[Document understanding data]
_ _ _
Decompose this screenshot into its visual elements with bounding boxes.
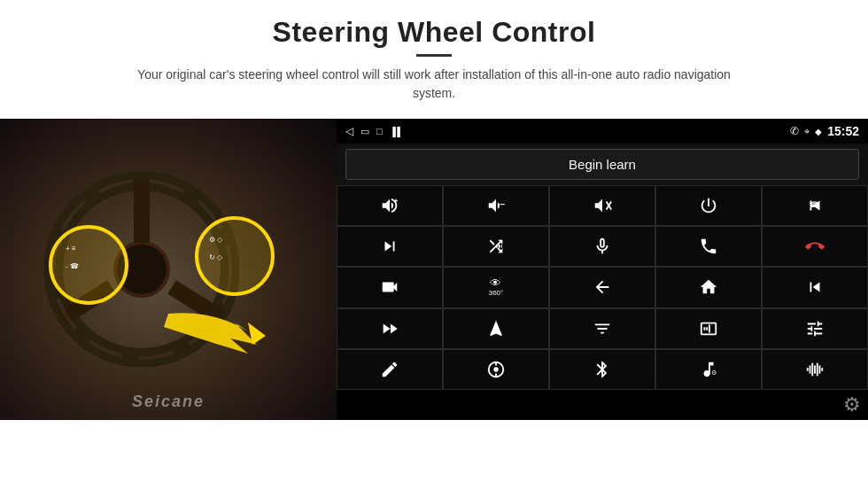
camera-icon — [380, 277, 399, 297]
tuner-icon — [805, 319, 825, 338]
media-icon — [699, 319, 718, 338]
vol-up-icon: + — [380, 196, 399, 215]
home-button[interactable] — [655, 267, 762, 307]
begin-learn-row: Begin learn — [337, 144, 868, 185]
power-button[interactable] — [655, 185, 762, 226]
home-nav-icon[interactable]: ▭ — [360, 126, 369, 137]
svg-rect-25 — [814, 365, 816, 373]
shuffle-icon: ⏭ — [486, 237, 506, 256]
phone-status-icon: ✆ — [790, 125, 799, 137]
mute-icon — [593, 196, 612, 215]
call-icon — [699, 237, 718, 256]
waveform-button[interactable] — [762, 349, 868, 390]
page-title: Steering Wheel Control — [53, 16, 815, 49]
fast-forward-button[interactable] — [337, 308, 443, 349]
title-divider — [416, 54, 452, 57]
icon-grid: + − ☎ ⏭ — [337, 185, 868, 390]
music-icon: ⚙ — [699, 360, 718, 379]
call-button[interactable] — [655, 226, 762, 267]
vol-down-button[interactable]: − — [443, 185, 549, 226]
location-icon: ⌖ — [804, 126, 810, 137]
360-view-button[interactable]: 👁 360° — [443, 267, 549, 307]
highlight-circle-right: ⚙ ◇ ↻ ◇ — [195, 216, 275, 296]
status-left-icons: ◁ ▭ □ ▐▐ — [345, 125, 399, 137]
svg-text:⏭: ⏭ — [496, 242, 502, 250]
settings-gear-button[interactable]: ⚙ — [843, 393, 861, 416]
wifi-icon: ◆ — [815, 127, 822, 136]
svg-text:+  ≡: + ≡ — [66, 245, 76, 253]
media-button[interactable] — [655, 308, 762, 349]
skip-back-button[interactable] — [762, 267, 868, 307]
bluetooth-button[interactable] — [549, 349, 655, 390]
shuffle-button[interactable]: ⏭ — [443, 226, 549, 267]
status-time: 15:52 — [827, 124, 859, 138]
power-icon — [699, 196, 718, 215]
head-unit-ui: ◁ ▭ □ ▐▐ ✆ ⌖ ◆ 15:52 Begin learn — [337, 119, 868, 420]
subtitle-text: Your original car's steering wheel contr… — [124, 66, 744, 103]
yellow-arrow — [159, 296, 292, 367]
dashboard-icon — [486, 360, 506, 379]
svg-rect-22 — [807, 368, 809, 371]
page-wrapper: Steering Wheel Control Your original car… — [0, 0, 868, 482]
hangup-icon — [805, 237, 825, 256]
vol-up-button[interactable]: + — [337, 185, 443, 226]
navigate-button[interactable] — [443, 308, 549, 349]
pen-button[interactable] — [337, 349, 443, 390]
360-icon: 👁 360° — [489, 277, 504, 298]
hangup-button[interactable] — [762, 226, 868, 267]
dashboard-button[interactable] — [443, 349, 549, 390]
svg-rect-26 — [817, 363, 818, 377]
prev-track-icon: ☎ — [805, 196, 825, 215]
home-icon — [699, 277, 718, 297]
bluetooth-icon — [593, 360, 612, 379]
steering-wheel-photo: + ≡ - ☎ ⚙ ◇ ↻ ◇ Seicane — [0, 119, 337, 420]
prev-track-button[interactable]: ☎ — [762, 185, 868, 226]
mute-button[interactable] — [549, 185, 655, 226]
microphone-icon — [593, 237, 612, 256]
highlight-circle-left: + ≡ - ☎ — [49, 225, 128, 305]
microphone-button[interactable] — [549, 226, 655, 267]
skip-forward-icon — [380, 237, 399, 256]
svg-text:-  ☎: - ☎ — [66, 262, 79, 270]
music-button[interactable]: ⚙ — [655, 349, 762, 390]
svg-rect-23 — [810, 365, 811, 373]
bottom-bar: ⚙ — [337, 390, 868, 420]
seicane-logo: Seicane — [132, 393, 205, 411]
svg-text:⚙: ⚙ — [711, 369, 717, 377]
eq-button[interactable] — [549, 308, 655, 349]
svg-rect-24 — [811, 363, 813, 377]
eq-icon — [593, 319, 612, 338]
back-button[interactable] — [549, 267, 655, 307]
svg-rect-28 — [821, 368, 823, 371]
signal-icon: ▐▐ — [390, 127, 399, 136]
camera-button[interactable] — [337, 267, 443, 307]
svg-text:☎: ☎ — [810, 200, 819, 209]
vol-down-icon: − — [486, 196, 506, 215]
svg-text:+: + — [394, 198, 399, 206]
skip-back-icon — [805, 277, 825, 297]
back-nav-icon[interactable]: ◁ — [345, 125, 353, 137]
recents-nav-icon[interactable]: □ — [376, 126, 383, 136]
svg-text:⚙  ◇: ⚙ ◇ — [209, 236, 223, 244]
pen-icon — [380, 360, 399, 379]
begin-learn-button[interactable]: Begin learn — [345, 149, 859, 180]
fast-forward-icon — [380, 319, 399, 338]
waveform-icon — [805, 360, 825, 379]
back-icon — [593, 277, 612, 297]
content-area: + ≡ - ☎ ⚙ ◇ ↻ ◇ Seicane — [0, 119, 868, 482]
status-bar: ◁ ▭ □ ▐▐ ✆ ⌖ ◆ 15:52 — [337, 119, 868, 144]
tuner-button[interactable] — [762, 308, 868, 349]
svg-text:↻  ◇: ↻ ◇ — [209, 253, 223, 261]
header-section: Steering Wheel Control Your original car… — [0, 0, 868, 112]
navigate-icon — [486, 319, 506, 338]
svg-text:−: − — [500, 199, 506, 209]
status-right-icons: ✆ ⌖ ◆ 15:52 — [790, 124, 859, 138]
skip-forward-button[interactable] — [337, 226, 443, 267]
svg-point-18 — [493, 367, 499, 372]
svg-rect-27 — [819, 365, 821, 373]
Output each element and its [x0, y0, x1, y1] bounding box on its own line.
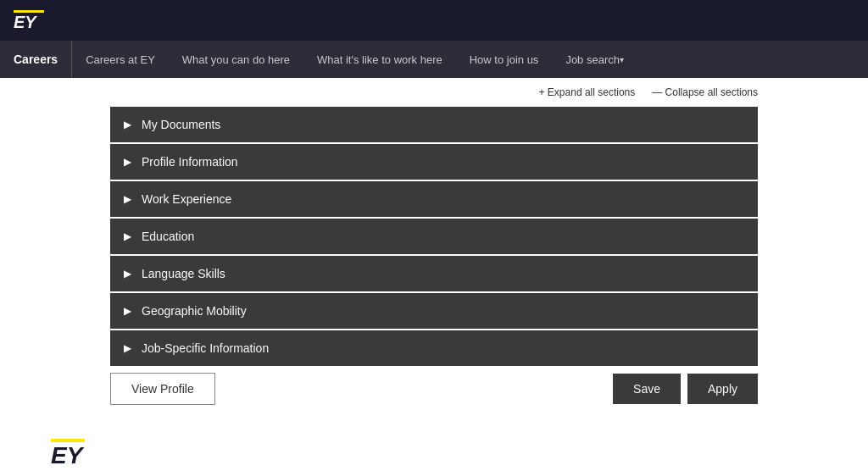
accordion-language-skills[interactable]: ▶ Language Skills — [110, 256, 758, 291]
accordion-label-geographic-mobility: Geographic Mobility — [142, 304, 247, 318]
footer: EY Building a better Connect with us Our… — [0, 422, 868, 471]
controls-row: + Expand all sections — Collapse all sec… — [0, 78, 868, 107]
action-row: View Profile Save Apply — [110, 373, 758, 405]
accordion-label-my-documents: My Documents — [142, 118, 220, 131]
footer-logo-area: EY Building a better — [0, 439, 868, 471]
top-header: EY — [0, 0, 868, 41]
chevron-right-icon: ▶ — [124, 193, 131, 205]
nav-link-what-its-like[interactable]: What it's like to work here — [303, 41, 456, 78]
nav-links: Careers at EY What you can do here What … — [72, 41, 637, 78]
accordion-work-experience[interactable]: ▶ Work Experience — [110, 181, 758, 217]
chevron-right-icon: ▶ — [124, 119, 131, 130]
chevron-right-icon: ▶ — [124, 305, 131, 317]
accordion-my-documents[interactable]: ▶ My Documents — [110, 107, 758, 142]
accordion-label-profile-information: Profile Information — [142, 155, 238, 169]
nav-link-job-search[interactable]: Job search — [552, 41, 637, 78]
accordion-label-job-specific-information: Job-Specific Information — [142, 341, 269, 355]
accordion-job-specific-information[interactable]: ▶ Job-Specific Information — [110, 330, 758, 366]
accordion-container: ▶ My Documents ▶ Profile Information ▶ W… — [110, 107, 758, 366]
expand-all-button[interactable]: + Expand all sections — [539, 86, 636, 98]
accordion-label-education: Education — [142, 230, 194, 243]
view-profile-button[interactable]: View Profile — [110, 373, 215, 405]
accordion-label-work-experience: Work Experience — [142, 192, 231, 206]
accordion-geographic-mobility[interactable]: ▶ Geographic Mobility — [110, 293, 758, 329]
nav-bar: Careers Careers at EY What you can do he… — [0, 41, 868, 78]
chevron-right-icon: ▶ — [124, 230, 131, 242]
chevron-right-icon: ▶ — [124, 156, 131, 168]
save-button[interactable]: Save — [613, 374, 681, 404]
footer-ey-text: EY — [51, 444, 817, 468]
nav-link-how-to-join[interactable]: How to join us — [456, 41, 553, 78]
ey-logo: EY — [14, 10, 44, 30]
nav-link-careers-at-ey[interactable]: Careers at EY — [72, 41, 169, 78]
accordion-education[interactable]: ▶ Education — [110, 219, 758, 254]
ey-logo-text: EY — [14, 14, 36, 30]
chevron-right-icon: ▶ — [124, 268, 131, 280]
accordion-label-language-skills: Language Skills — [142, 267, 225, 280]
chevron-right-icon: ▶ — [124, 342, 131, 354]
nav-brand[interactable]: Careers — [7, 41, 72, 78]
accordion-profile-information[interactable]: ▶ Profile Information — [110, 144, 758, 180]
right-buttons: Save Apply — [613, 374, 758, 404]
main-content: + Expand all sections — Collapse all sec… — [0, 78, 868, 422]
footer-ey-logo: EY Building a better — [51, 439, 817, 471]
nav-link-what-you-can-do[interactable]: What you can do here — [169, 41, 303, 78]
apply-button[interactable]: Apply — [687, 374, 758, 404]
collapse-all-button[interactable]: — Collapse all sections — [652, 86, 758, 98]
_ _ _
TASK TO CARRY OUT — In the records above, locate the lines holding the word "Building". Copy each of them.

RESULT BELOW —
footer: EY Building a better Connect with us Our… — [0, 422, 868, 471]
footer-logo-area: EY Building a better — [0, 439, 868, 471]
footer-ey-logo: EY Building a better — [51, 439, 817, 471]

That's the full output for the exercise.